I am not going to even lie to you. I had no concrete plans on breast feeding. Yes, I had the Medela Pump In Style Advance on my registry, and I purchased it ahead of time, but I still had lingering hesitations on doing it. Why? Sheer ignorance. Plus, no woman in my immediate family has done it. I mean my sister did try it, but felt it wasn’t for her, so she ended up stopping – early.
So yeah, I didn’t have plans on sticking to breastfeeding, especially as long as I have. I set no goals, and I went with the flow. As long as mini me was healthy, happy, and well fed, and then so was I. Not setting a goal has led me into the extended breastfeeding realm, which I don’t mind.
Would I Say Setting a Breastfeeding Goal is Important?
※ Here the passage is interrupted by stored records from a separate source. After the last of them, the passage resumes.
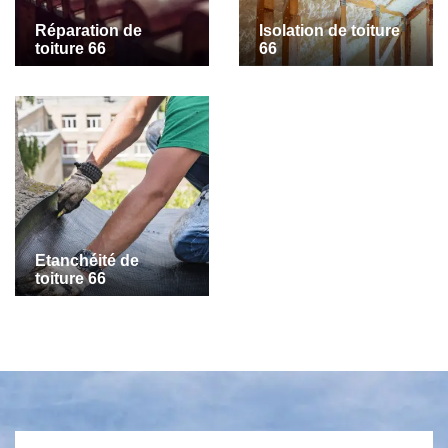
Réparation de
Isolation de toiture
toiture 66
66
Etanchéité de
toiture 66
For me setting a goal wasn’t important; not setting a goal didn’t hinder my breastfeeding experience. However, some people may need a little more structure in order for them to stay on track. There are people who believe that having a preset goal for how long you want to breastfeed can help ensure that you won’t stop early if you begin to have problems. If you do have a goal, and a problem occurs (baby not latching, milk not coming down etc.), you can get help to make sure you meet your goal whether it is 1 month, 6 months or 12 months.
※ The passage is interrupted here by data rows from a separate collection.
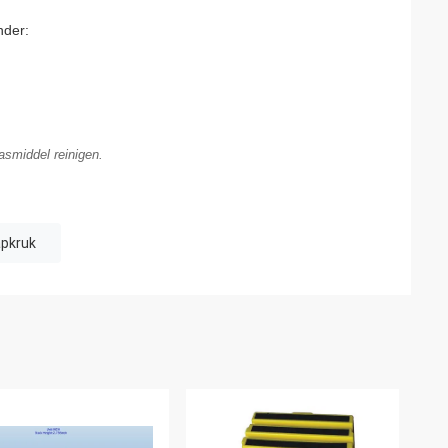
nder:
asmiddel reinigen.
apkruk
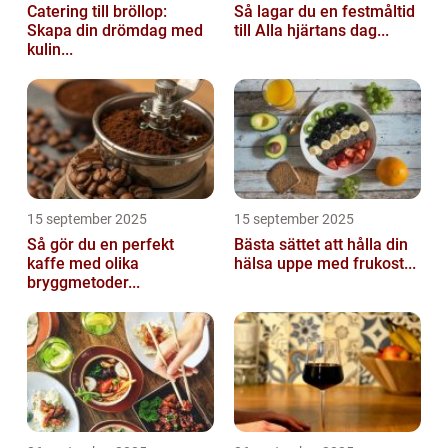
Catering till bröllop:
Så lagar du en festmåltid
Skapa din drömdag med
till Alla hjärtans dag...
kulin...
15 september 2025
15 september 2025
Så gör du en perfekt
Bästa sättet att hålla din
kaffe med olika
hälsa uppe med frukost...
bryggmetoder...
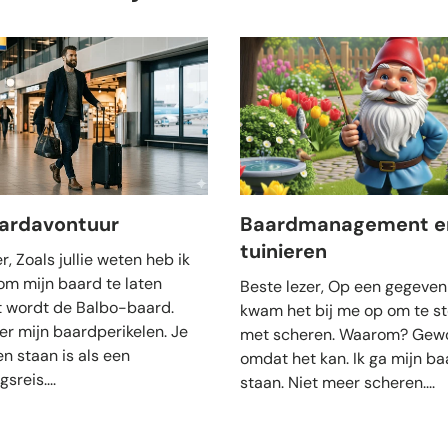
aardavontuur
Baardmanagement e
tuinieren
r, Zoals jullie weten heb ik
om mijn baard te laten
Beste lezer, Op een gegeven
t wordt de Balbo-baard.
kwam het bij me op om te s
er mijn baardperikelen. Je
met scheren. Waarom? Gew
en staan is als een
omdat het kan. Ik ga mijn ba
sreis....
staan. Niet meer scheren....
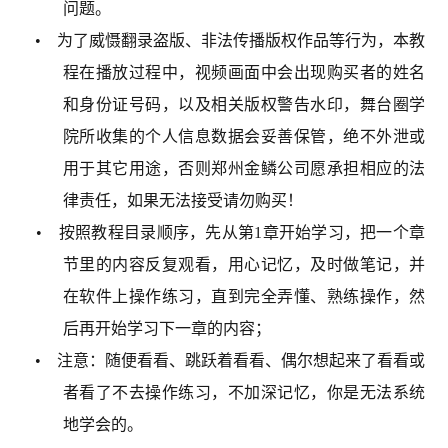
问题。
• 为了威慑翻录盗版、非法传播版权作品等行为，本教
程在播放过程中，视频画面中会出现购买者的姓名
和身份证号码，以及相关版权警告水印，舞台圈学
院所收集的个人信息数据会妥善保管，绝不外泄或
用于其它用途，否则郑州金鳞公司愿承担相应的法
律责任，如果无法接受请勿购买！
• 按照教程目录顺序，先从第1章开始学习，把一个章
节里的内容反复观看，用心记忆，及时做笔记，并
在软件上操作练习，直到完全弄懂、熟练操作，然
后再开始学习下一章的内容；
• 注意：随便看看、跳跃着看看、偶尔想起来了看看或
者看了不去操作练习，不加深记忆，你是无法系统
地学会的。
If you do decide on setting a breastfeeding goal, remember that the American Academy of Pediatrics recommends that “breastfeeding continue for at least 12 months, and thereafter for as long as mutually desired.”
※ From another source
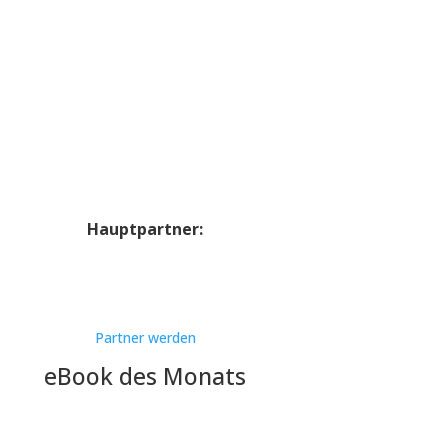
Hauptpartner:
Partner werden
eBook des Monats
Breastfeeding Isn’t for Everyone
Breastfeeding is hard, especially in the beginning. Your nipples are sore, cracked, chapped, and sometimes bleeding. Breastfed babies tend to feed more, which means less sleep for you. You may also worry that the baby isn’t getting enough to eat. Thankfully, these things do not last long. The pain will go away. The baby will get on a schedule, and he/she will thrive.
I will say, as with anything else, do not knock it until you try it. If you find yourself, overwhelmed, too sore, too tired, and your baby isn’t thriving as much as he/she should, get help. If the help you sought out doesn’t work, then you may have to consider stopping
Did you set a breastfeeding goal?
Do you think setting a breastfeeding goal is important?